SPRINGFIELD — KOLR10 heard reaction from a local environmentalist, and Missouri Governor Mike Parson.
The Environmental Protection Agencys’ Top Official, Chief Scott Pruitt resigned Thursday amid being under the microscope for several ethics violations and being the center of multiple investigations.
On a day Governor Parson was in Springfield to sign a number of bills into law, he took time to comment to KOLR10 about the resignation of embattled EPA Chief Scott Pruitt and what it means for the state of Missouri. For now, Parson is taking the wait and see approach.
“I don’t what impact it will be it depends on what changes are made, what happens in the near future with how quick another appointment is made. Anytime we deal with EPA regulations, we are always concerned with that here in Missouri so we will be watching that very closely,” Parson says.
Retired Environmentalist Joe Pitts served for 24 years for Missouri’s Department of Natural Resources, and has spent time with the Sierra Club and James River Basin Partnership. He says Pruitt unwinding decades worth of old regulations in just a couple of years could become a detriment to public health.

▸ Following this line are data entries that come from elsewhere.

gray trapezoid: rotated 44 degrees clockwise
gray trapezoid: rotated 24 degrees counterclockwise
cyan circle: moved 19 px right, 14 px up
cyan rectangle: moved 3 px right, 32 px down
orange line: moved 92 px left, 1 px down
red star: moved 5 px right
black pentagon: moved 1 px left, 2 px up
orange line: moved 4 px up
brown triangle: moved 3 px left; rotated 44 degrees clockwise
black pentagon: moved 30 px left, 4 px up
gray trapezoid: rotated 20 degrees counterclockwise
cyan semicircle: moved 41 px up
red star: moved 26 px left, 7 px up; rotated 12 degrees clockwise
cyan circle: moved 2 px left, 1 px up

“Just the damage that has been done now to the regulatory frame work will take about 10 years or more to get it back to any semblance of what we would call normalcy,” says Pitts.

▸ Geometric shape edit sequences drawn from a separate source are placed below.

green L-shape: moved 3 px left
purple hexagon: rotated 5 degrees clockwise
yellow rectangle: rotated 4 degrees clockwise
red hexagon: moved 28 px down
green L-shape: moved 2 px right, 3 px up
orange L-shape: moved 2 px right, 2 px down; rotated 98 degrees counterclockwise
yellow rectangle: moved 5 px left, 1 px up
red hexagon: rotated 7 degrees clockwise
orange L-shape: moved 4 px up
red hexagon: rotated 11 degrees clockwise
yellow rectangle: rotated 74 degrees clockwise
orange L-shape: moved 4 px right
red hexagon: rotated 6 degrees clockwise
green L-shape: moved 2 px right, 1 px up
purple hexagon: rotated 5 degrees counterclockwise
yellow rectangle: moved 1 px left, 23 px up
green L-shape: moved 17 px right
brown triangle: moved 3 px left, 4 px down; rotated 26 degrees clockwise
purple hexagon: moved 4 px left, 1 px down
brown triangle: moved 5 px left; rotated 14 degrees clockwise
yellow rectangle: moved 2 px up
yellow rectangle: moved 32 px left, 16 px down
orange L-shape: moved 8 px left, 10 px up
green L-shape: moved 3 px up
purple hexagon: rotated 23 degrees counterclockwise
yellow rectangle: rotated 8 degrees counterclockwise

Pitts cited rollbacks in regulations on agriculture, coal-power generation, and the Obama-Era Clean Water Act. He says not holding farmers and landowners accountable for dumping into streams is causing polluted runoff.
“There is nothing in the constitution that gives them the right to create profit at the expense of my health and safety. That’s where you get the tension between environmental issues vs. political issues vs. business issues. Scott Pruitt will no longer be misusing federal funds and acting unethically in ways other than the environment,” Pitts says.
Aside from certain disagreements that some had with his environmental views, Pruitt faces many ethical investigations regarding thousands of dollars used on travel and housing, and he also faces 15 different government audits, reviews, and inquiries.
Following Pruitts’ exit, President Trump has appointed an interim EPA chief — Pruitts’ second in command, Andrew Wheeler — a former lobbyist for the coal industry.